What you have to do – Output only the lines below from the one containing "Napa Valley" to the one containing "September 10, 2018", exactly as written, both ends kept.

(Stored data)
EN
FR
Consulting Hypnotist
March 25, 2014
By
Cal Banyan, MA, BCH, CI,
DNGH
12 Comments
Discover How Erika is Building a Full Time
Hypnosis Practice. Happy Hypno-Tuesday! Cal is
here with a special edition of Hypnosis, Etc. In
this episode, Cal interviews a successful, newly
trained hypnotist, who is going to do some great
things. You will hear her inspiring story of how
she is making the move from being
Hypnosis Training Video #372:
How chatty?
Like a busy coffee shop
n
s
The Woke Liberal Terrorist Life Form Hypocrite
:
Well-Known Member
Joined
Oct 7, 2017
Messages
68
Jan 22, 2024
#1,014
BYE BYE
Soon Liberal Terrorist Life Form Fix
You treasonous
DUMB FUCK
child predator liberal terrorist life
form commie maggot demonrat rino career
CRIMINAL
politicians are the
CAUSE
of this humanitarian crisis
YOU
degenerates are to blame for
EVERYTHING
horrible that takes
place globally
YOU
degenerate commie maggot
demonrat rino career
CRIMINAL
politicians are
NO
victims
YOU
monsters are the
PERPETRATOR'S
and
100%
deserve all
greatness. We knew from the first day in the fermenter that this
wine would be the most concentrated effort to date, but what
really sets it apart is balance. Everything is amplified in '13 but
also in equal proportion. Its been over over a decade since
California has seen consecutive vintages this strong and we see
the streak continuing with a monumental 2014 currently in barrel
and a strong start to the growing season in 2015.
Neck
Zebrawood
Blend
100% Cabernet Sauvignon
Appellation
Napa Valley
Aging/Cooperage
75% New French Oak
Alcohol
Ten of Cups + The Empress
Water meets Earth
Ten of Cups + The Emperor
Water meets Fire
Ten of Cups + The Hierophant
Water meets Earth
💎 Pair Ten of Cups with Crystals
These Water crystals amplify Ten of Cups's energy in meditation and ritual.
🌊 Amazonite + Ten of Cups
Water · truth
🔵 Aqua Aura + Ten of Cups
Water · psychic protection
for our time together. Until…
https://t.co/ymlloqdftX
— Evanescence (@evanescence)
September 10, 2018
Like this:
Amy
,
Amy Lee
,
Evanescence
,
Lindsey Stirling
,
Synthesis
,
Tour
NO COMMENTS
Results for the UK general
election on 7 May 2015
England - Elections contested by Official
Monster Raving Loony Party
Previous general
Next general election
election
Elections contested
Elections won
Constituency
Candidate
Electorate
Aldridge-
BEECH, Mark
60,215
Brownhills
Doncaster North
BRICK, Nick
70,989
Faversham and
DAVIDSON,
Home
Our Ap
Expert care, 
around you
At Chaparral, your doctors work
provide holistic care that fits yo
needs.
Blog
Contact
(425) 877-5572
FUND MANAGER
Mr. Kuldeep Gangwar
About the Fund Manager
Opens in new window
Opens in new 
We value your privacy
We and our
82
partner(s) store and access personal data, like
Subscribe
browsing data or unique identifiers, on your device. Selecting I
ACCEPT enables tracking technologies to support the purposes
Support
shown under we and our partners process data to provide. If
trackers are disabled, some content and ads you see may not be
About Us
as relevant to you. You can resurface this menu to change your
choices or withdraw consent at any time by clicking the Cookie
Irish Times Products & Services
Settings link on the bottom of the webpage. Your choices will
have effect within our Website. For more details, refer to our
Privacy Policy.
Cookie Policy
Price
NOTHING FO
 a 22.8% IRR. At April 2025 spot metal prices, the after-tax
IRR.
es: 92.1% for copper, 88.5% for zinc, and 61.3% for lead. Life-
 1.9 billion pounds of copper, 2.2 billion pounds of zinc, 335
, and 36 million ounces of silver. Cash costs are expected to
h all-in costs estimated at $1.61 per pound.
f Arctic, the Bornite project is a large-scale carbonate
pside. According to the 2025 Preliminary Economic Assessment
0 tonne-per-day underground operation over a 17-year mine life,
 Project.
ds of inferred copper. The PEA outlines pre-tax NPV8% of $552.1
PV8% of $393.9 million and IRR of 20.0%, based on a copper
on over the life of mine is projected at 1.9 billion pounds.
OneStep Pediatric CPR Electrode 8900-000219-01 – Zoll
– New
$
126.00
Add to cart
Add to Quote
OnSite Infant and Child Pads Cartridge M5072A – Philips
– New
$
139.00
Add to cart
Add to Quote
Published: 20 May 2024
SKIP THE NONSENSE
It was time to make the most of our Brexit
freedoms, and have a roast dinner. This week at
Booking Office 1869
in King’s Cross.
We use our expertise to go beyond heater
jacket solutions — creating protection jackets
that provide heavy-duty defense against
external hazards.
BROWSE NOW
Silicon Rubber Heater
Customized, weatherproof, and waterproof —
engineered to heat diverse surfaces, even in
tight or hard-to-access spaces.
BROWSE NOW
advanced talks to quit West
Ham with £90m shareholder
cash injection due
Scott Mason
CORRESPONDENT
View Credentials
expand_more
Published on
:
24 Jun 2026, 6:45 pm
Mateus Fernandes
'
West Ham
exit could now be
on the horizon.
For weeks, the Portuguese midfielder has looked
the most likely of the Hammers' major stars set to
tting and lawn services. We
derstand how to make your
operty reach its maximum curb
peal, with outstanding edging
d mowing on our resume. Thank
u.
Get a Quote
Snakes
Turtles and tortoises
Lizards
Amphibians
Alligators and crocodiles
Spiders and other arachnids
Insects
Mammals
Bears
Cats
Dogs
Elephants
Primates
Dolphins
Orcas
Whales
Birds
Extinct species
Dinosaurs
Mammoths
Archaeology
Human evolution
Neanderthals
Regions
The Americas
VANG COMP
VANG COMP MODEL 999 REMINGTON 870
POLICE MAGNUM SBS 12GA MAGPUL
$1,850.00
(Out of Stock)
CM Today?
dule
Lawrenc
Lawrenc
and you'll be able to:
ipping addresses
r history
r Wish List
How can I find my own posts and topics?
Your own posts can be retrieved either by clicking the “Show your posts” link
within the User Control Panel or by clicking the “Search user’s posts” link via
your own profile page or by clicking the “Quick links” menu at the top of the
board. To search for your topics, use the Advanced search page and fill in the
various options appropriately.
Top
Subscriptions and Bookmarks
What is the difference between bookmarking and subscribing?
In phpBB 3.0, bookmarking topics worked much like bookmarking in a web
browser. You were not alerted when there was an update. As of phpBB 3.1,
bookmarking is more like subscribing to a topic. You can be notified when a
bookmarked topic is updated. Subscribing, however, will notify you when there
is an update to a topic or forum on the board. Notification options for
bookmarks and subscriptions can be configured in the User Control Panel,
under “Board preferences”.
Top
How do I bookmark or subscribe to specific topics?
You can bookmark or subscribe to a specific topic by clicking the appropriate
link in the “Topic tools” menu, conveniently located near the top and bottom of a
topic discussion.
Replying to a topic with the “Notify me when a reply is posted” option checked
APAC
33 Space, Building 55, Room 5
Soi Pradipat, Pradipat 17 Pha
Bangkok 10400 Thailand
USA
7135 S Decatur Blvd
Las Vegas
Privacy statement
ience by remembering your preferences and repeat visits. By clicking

Response area –
Napa Valley
Aging/Cooperage
75% New French Oak
Alcohol
Ten of Cups + The Empress
Water meets Earth
Ten of Cups + The Emperor
Water meets Fire
Ten of Cups + The Hierophant
Water meets Earth
💎 Pair Ten of Cups with Crystals
These Water crystals amplify Ten of Cups's energy in meditation and ritual.
🌊 Amazonite + Ten of Cups
Water · truth
🔵 Aqua Aura + Ten of Cups
Water · psychic protection
for our time together. Until…
https://t.co/ymlloqdftX
— Evanescence (@evanescence)
September 10, 2018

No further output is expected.